Banyak Kendala Budidaya Jagung Hibrida

nurcahyo

New member
Banyak Kendala Budidaya Jagung Hibrida

Jagung adalah tanaman yang sangat akrab dengan petani di Sulawesi Tenggara. Komoditas ini merupakan salah satu bahan pangan andalan.
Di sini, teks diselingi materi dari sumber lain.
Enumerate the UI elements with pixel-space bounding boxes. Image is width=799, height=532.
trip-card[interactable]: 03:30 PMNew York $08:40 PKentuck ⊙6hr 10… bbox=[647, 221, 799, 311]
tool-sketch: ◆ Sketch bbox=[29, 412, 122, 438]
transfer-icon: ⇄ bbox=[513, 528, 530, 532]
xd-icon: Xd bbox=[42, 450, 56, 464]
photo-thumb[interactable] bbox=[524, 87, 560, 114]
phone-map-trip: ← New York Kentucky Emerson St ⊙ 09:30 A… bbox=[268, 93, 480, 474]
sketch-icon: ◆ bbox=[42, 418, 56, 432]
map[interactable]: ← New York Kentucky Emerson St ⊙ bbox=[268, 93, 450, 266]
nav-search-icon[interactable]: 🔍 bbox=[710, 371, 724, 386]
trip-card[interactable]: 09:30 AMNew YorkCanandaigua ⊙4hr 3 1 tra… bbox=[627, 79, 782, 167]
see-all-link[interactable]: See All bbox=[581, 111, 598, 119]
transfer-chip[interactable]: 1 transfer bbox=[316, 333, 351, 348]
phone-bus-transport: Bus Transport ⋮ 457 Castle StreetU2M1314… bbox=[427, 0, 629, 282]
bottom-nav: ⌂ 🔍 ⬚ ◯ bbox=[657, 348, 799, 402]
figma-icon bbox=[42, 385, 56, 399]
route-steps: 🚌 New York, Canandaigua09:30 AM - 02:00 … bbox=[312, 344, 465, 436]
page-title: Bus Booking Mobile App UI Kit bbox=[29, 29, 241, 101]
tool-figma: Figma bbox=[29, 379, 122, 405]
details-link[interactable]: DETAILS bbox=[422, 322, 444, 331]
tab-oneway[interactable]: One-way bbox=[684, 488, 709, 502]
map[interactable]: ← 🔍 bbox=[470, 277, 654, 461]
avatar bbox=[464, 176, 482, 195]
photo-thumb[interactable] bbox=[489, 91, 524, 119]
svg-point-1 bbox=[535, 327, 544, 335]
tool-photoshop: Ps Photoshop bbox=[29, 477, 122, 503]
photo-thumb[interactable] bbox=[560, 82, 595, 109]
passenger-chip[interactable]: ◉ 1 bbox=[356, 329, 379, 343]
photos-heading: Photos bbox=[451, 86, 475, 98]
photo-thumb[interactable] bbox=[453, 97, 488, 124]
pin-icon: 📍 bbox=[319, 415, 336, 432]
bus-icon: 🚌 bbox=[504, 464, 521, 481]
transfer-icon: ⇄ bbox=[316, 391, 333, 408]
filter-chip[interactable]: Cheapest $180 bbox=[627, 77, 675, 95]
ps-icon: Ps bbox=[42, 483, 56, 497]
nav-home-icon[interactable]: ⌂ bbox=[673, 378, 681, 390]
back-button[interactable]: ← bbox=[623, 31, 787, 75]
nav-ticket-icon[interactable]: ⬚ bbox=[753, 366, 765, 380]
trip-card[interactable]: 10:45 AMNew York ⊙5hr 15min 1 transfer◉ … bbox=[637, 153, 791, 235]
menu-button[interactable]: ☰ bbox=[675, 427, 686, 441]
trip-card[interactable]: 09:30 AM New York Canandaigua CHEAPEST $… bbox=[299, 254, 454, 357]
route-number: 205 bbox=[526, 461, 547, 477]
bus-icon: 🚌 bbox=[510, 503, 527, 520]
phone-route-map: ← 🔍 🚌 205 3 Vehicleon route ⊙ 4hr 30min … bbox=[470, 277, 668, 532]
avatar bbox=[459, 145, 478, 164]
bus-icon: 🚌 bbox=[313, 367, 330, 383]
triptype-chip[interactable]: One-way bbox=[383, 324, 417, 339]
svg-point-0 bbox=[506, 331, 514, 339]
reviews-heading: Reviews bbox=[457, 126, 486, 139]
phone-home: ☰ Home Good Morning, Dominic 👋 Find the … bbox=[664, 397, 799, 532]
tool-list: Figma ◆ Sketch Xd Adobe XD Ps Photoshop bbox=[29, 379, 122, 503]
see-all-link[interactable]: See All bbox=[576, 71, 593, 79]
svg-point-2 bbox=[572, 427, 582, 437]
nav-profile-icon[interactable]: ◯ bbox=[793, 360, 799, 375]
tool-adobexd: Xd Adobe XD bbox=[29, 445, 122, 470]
Bahkan, sebagian masyarakat Sulawesi Tenggara, terutama di daerah kepulauan (Muna, Buton, dan Wakatobi), menjadikan jagung sebagai bahan makanan pokok di samping beras dan umbi-umbian.

Tak heran, rencana mengembangkan jagung hibrida di Pulau Sulawesi hingga mencapai produksi lima juta ton pada tahun 2010 merupakan peluang besar bagi petani Sulawesi Tenggara (Sultra) untuk meningkatkan produksi dan sekaligus pendapatan mereka.

Rencana itu terungkap dalam acara penanaman jagung di Kabupaten Konawe Selatan, awal Agustus lalu, yang dihadiri Wakil Presiden M Jusuf Kalla, Menteri Pertanian Anton Apriantono, serta Gubernur Gorontalo Fadel Muhammad yang sering dijuluki "gubernur jagung".

Pertanyaannya, bagaimana peluang emas itu bisa diwujudkan bukan saja untuk meningkatkan produksi dan pendapatan petani, tetapi juga meningkatkan kegiatan ekonomi dan perdagangan sehingga membuka lapangan kerja bagi masyarakat.

Harus dicatat bahwa komoditas jagung yang dihasilkan petani Sultra selama ini bersumber dari benih lokal yang ditanam secara tradisional. Selain tingkat produktivitas yang rendah, jagung lokal itu tidak laku di pasaran dalam negeri sebagai bahan baku industri pakan.

Kondisi sosial petani jagung juga merupakan tantangan tersendiri bagi usaha pengembangan jagung hibrida. Sebagian besar petani, terutama penduduk asli Sultra, masih bergantung pada kemurahan alam. Belum akrab dengan teknologi, seperti penggunaan pupuk dan obat-obatan. Padahal, tanpa perlakuan khusus, benih jagung hibrida tidak bakal mencapai tingkat produktivitas standar, yaitu 7 ton-8 ton per hektar.

Potensi lahan

Lahan pertanian di Sultra yang setiap tahun ditanami jagung mencapai sekitar 40.000 hektar. Luas panen tahun 2005, misalnya, tercatat 37.339 hektar dengan produksi sekitar 73.153 ton. Luasan itu baru sebagian kecil dari potensi lahan kering di provinsi ini yang mencapai sekitar 256.000 hektar.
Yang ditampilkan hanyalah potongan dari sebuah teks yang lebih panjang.